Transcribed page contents
◆ ◆ ◆ ◆ ◆

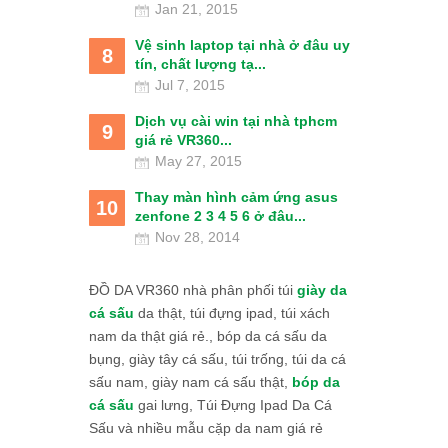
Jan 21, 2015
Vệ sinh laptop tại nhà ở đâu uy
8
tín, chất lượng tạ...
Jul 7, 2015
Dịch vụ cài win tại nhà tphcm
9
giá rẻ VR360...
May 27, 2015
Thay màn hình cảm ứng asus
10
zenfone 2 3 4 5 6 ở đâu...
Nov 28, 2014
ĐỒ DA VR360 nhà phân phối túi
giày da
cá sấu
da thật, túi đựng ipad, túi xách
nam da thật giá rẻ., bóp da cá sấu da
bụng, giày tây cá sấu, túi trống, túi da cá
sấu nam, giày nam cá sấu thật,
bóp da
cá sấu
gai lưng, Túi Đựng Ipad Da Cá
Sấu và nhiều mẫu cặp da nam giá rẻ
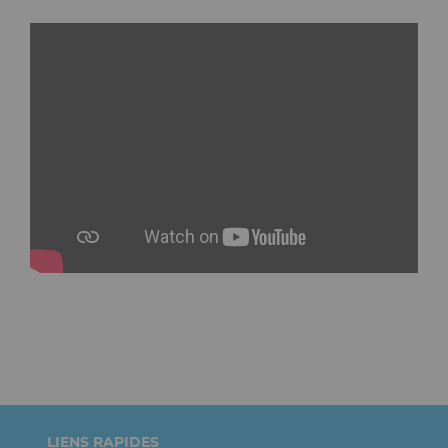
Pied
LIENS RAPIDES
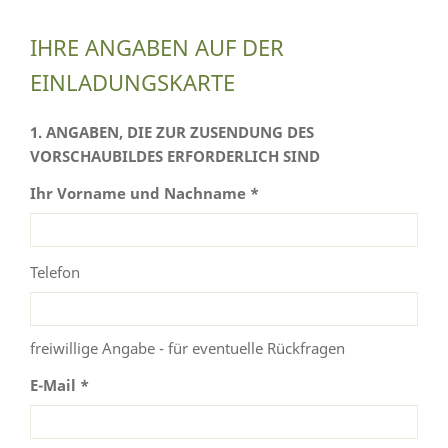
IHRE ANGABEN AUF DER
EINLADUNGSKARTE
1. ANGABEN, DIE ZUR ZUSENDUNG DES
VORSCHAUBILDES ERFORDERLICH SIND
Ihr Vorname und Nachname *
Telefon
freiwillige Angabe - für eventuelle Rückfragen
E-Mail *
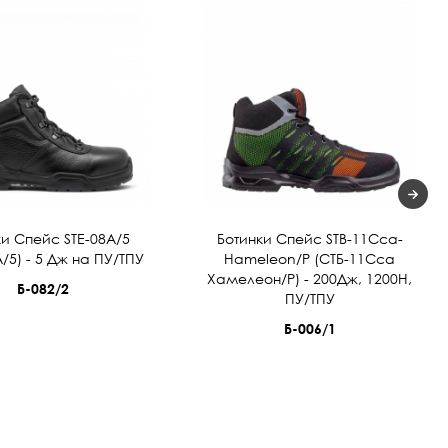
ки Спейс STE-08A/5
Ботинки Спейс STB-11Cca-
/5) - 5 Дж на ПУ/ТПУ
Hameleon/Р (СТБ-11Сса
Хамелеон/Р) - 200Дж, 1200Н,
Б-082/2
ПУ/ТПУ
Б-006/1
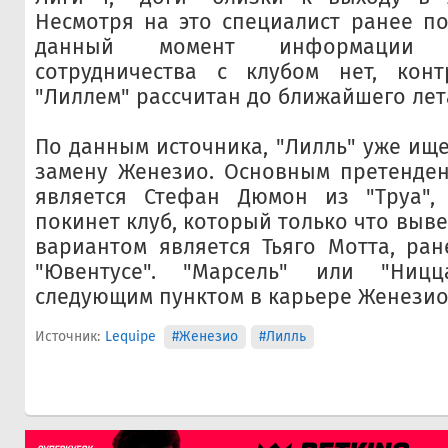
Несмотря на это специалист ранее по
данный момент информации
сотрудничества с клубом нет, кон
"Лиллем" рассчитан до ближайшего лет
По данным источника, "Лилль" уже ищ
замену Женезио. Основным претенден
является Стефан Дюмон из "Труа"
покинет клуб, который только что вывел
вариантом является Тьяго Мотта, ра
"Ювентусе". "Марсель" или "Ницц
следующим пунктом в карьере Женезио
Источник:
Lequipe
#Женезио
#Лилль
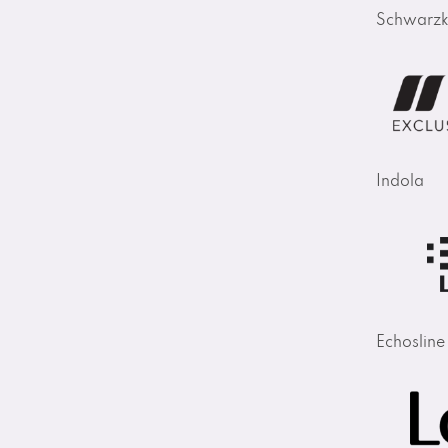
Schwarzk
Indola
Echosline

◆ ◆ ◆ ◆ ◆

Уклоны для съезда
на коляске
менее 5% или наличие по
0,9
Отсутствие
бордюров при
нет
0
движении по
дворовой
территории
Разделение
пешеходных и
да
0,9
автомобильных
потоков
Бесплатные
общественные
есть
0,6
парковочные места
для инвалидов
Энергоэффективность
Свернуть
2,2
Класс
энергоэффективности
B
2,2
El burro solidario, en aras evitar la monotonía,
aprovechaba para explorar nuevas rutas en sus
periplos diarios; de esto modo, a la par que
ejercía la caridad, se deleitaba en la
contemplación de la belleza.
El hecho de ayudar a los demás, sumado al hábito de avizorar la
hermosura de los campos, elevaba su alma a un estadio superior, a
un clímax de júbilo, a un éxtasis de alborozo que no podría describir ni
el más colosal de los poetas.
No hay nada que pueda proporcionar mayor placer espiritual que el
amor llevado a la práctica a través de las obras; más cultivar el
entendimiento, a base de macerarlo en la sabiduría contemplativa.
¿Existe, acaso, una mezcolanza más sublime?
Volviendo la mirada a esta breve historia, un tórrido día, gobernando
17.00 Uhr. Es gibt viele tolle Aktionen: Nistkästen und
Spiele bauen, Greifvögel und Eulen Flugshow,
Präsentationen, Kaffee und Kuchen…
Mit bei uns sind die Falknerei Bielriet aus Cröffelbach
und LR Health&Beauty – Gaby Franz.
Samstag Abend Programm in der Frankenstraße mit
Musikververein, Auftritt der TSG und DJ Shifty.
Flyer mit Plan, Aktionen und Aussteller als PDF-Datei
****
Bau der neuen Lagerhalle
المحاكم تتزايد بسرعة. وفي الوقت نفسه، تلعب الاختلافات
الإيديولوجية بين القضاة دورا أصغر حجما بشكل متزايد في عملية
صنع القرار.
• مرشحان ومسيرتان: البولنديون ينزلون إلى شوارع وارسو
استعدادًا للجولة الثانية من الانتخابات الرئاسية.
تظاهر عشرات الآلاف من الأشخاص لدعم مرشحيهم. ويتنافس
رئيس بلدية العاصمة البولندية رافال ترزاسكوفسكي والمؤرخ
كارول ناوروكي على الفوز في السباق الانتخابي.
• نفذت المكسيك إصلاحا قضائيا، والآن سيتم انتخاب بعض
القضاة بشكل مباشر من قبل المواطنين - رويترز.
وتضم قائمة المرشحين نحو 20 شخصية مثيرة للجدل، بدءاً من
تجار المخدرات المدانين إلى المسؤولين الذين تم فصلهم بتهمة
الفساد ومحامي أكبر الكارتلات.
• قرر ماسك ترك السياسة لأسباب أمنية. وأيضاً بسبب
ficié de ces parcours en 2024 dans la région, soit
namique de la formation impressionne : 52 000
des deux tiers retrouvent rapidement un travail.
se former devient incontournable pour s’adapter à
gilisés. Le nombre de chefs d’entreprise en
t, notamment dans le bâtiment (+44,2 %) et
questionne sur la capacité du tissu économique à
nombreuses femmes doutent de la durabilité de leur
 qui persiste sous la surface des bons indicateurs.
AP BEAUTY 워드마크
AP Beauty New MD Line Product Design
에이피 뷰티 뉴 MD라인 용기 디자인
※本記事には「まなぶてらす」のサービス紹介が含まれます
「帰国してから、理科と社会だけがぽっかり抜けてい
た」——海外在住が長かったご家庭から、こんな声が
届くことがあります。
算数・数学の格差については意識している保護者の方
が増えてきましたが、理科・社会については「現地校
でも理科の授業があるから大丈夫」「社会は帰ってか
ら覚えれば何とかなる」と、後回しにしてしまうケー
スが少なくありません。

◆ ◆ ◆ ◆ ◆

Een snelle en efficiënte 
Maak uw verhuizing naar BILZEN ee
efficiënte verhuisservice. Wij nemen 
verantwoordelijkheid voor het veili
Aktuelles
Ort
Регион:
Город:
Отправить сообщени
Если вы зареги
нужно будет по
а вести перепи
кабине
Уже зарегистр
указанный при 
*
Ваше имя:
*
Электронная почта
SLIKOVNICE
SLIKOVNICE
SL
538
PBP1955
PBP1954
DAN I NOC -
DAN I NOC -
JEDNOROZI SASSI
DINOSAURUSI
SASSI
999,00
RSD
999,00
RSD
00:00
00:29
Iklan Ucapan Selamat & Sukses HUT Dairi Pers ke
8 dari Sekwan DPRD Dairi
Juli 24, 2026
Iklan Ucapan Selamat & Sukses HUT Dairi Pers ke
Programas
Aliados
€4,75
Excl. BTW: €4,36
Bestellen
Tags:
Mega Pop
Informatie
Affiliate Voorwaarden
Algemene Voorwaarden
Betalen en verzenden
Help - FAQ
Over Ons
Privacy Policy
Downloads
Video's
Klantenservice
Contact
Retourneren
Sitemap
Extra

◆ ◆ ◆ ◆ ◆

Could you reproduce exactly the lines of the entries above, from the one with "Jan 21, 2015" through the one with "nam da thật giá rẻ., bóp da cá sấu da", and nothing else?

Jan 21, 2015
Vệ sinh laptop tại nhà ở đâu uy
8
tín, chất lượng tạ...
Jul 7, 2015
Dịch vụ cài win tại nhà tphcm
9
giá rẻ VR360...
May 27, 2015
Thay màn hình cảm ứng asus
10
zenfone 2 3 4 5 6 ở đâu...
Nov 28, 2014
ĐỒ DA VR360 nhà phân phối túi
giày da
cá sấu
da thật, túi đựng ipad, túi xách
nam da thật giá rẻ., bóp da cá sấu da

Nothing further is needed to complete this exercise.